What you need to do: Your task is to retype the lines from the opening of the material through the line that includes "coperte di polvere". Do not copy the pictures.

+ + + + +

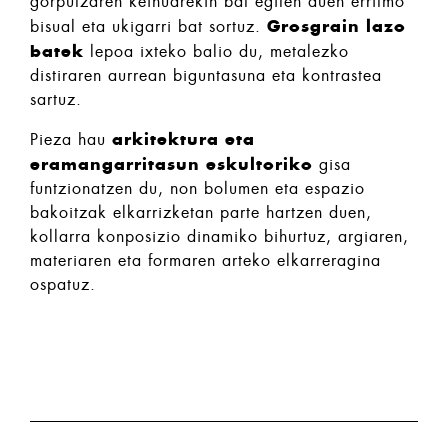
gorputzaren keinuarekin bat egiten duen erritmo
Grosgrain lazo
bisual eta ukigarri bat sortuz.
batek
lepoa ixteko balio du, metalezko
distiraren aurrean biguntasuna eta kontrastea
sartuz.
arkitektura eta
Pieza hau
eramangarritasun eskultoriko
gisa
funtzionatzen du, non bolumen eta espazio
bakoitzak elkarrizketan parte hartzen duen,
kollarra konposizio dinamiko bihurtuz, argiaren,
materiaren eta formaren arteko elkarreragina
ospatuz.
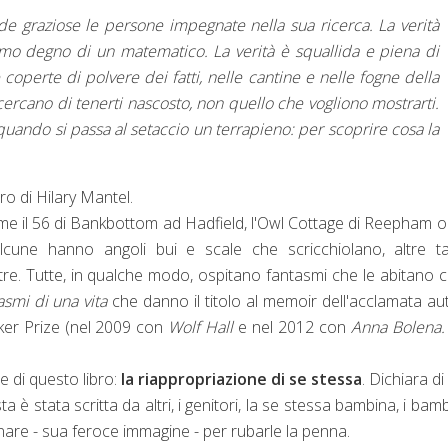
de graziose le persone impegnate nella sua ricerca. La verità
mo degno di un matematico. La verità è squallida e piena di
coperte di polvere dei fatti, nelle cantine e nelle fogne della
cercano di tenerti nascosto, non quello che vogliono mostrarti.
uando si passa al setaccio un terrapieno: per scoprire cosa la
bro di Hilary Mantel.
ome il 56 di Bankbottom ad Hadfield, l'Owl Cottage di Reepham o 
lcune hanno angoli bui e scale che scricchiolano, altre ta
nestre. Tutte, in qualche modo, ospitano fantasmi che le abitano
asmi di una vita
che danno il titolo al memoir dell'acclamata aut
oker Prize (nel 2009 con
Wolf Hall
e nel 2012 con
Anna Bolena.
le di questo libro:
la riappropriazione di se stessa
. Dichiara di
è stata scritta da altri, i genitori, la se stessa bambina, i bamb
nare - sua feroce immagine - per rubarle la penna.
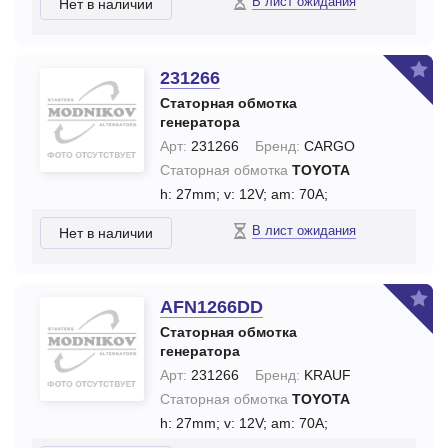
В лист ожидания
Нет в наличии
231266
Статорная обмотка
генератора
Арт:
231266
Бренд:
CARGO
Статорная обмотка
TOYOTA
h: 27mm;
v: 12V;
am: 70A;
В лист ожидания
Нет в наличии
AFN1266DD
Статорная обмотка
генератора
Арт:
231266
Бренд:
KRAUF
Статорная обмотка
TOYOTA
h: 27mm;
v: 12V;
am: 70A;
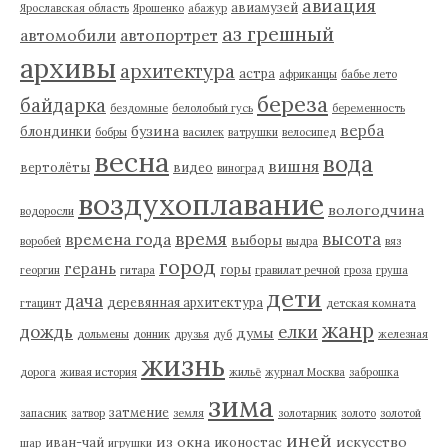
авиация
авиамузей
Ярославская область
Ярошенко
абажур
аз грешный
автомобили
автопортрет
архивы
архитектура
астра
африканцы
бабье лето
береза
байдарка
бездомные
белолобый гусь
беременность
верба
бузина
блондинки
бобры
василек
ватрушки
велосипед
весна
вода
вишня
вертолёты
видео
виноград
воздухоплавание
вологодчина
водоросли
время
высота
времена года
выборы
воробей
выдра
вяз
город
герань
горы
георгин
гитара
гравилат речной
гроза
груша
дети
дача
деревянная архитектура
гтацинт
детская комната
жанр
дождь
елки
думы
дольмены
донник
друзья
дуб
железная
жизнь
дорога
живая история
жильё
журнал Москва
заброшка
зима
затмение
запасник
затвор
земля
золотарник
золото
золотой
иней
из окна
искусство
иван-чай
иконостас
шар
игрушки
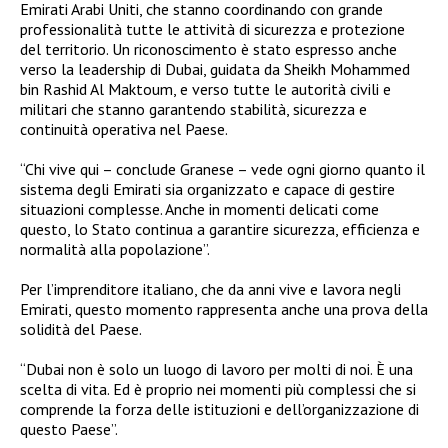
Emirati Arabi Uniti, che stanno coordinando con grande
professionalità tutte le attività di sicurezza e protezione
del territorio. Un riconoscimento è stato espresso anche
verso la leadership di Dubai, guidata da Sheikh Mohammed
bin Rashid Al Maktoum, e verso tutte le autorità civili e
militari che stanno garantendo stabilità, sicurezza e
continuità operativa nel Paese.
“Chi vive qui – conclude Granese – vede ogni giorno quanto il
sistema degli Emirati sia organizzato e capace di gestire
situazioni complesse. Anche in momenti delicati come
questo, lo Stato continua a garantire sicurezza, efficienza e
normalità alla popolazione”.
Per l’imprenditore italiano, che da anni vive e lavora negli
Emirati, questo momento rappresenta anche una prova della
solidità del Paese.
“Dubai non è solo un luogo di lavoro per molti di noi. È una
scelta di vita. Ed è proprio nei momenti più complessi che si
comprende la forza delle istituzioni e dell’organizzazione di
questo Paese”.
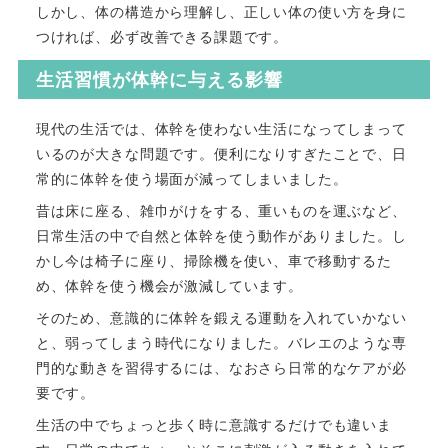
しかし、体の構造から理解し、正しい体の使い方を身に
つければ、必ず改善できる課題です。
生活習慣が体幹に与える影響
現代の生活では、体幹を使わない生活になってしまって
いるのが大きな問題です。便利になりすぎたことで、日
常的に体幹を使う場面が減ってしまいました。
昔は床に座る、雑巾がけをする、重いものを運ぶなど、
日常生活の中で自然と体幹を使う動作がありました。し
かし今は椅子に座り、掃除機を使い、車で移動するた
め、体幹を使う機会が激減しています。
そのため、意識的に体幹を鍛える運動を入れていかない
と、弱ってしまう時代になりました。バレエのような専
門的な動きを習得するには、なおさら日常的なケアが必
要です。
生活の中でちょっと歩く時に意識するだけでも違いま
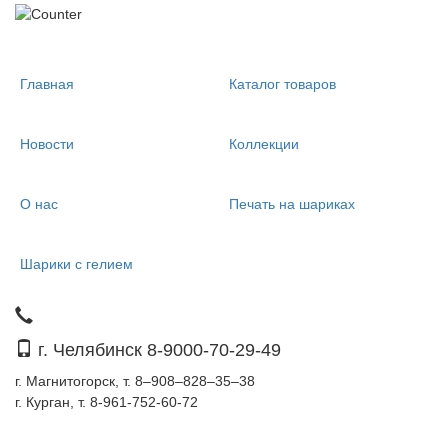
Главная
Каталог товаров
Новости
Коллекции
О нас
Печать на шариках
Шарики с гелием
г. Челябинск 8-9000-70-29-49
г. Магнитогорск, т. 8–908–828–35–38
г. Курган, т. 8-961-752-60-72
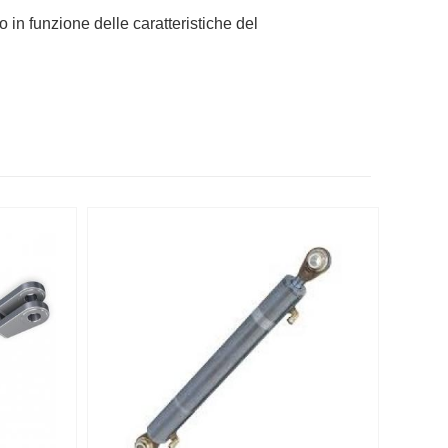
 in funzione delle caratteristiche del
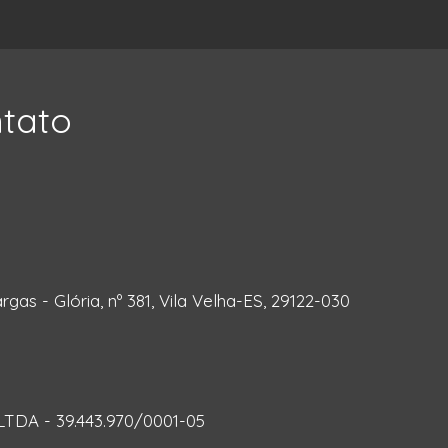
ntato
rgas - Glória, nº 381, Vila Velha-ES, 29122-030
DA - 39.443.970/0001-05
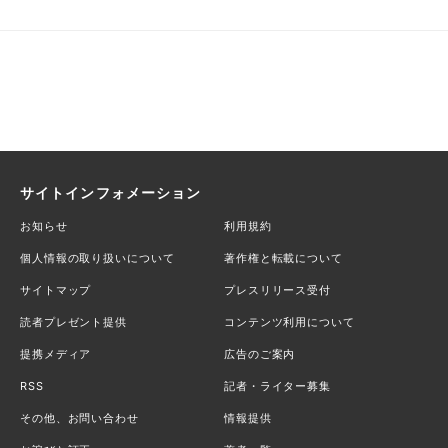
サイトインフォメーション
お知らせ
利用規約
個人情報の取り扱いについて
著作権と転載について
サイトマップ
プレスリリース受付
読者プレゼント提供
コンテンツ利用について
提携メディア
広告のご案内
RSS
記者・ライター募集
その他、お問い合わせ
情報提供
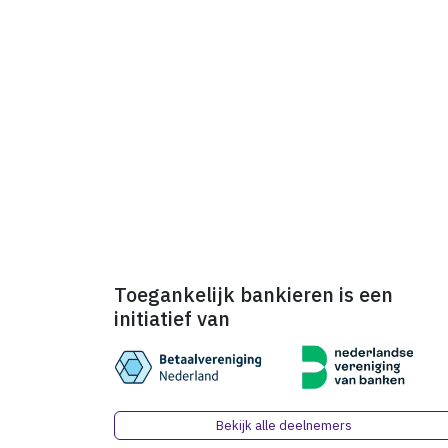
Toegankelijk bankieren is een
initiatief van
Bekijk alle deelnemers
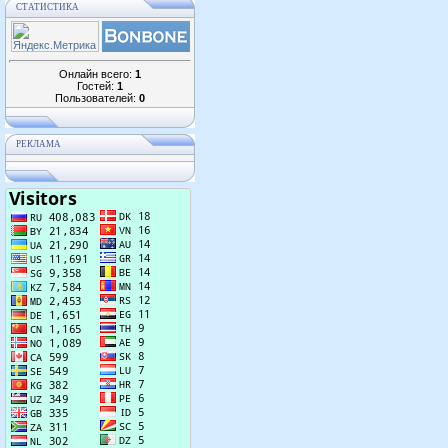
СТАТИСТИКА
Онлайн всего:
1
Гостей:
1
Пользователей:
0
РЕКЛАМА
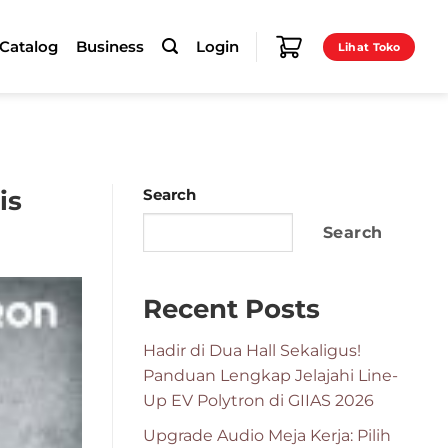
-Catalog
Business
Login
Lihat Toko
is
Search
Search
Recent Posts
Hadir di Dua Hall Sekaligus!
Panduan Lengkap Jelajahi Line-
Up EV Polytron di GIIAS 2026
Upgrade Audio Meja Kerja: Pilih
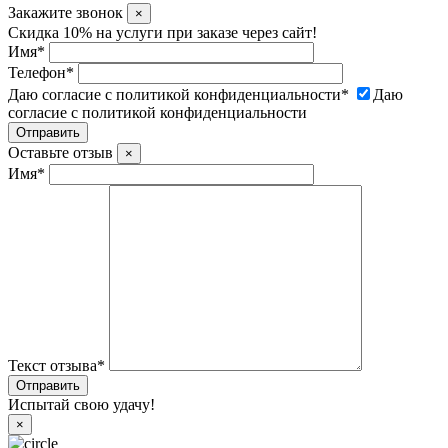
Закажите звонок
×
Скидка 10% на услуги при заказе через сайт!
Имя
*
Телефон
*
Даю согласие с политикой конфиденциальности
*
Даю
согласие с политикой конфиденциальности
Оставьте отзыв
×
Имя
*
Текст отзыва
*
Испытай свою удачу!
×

+ + + + +

Exercise response:
gorputzaren keinuarekin bat egiten duen erritmo
Grosgrain lazo
bisual eta ukigarri bat sortuz.
batek
lepoa ixteko balio du, metalezko
distiraren aurrean biguntasuna eta kontrastea
sartuz.
arkitektura eta
Pieza hau
eramangarritasun eskultoriko
gisa
funtzionatzen du, non bolumen eta espazio
bakoitzak elkarrizketan parte hartzen duen,
kollarra konposizio dinamiko bihurtuz, argiaren,
materiaren eta formaren arteko elkarreragina
ospatuz.
de graziose le persone impegnate nella sua ricerca. La verità
mo degno di un matematico. La verità è squallida e piena di
coperte di polvere dei fatti, nelle cantine e nelle fogne della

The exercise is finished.